Nul ne chante : l’air est brûlant. Les carrefours pierreux et blancs Tracent leur croix par l’étendue. Aucune ombre n’est suspendue, Nuage en marche, sur l’Escaut. Et les voiles d’un grand bateau, Par au-dessus des digues, qui le masquent, Apparaissent, vides et flasques.
Et dans le pré, sur double rang, les gars, Le corps virant de droite à gauche, Fauchent ; Fourches hautes, les femmes Remuent, ainsi que des drapeaux en flamme. Les foins épars.
C’est la fête de la sueur À la lueur Des serpes et des piques ; L’odeur humaine envahit l’air ; Les bras sont forts, les aciers clairs Et les gestes épiques.
De grands torses poilus et roux Se redressent dans la poussière : L’Escaut ondule en vagues de lumière, Les blés roulent, de l’un à l’autre bout, L’or des reflets et l’or des moires. À cruche pleine, on verse à boire. Les servantes vers le fleuve s’en vont Remplir, de temps en temps, les brocs et les bidons Et reviennent, rapides, Moites des flancs, moites des seins, Et maculant le drap de leurs corsages pleins Du bout de leurs tétons humides.
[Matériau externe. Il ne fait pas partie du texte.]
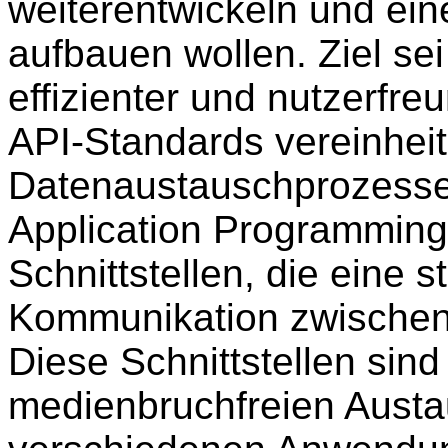
weiterentwickeln und ein
aufbauen wollen. Ziel se
effizienter und nutzerfre
API-Standards vereinheit
Datenaustauschprozesse 
Application Programming I
Schnittstellen, die eine 
Kommunikation zwischen
Diese Schnittstellen sin
medienbruchfreien Aust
Sonnent les cloches : c’est midi. Les corps s’allongent pour la sieste ; Mais aussitôt que les heures prestes Réveillent, tout à coup, le travail engourdi, L’ahan reprend. Et c’est jusques au soir les mêmes gestes, La même ardeur, le même acharnement, debout Dans la torride violence, Du silence qui bout.
Crue et rêche, l’herbe est rasée. On suit, à fleur de sol, les empreintes laissées Du vol circulaire des faux. Les foins, de jour en jour, tassent leurs monts plus haut. Et pour les emporter voici les attelages Si lourds et si compacts et si monumentaux, Qu’à leur rentrée on croira voir, le soir, par les hameaux, Des granges pleines qui voyagent.
Et lorsque le dernier charroi Entre les toits balancera le poids De sa charge dernière, La fille la plus forte et le plus fier des gars Se camperont en haut du tas, Les corps noyés dans l’or et la poussière, La crasse et la sueur plaquant leur peau, Et brandissant, ainsi que des hérauts, Au-dessus de leurs fronts durs et têtus, la faux Toute stridente de lumière.